#### Supplied data ####
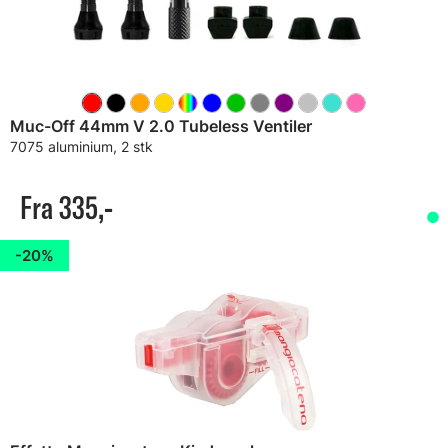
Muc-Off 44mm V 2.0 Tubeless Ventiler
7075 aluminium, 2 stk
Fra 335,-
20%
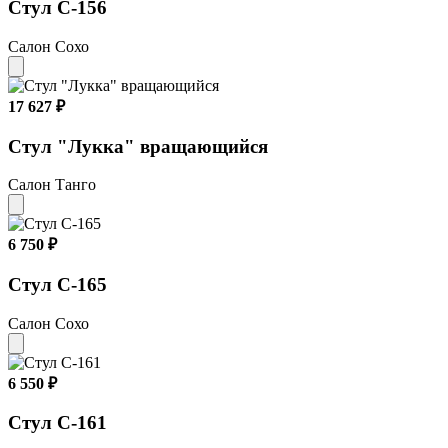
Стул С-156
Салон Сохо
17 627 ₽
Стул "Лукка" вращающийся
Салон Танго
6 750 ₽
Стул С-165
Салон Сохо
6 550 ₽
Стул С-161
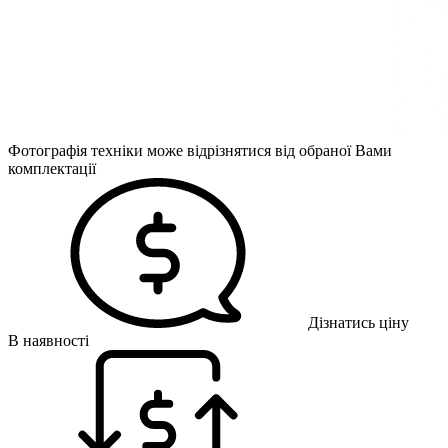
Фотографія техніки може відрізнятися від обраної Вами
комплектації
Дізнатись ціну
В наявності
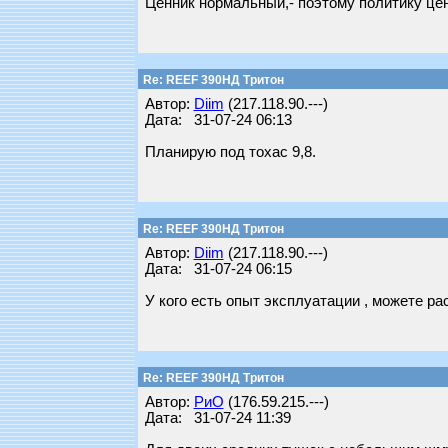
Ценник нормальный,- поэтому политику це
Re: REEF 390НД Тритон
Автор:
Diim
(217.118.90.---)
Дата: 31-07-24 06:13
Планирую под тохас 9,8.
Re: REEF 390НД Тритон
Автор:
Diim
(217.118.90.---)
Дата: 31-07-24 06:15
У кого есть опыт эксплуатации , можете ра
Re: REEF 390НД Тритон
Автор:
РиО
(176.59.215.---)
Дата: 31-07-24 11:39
####
_What is needed_
Write out the records shown above exactly, but do not include any images.

_Reply_
Muc-Off 44mm V 2.0 Tubeless Ventiler
7075 aluminium, 2 stk
Fra 335,-
20%
Стул С-156
Салон Сохо
17 627 ₽
Стул "Лукка" вращающийся
Салон Танго
6 750 ₽
Стул С-165
Салон Сохо
6 550 ₽
Стул С-161
Фотографія техніки може відрізнятися від обраної Вами
комплектації
Дізнатись ціну
В наявності
Ценник нормальный,- поэтому политику це
Re: REEF 390НД Тритон
Автор:
Diim
(217.118.90.---)
Дата: 31-07-24 06:13
Планирую под тохас 9,8.
Re: REEF 390НД Тритон
Автор:
Diim
(217.118.90.---)
Дата: 31-07-24 06:15
У кого есть опыт эксплуатации , можете ра
Re: REEF 390НД Тритон
Автор:
РиО
(176.59.215.---)
Дата: 31-07-24 11:39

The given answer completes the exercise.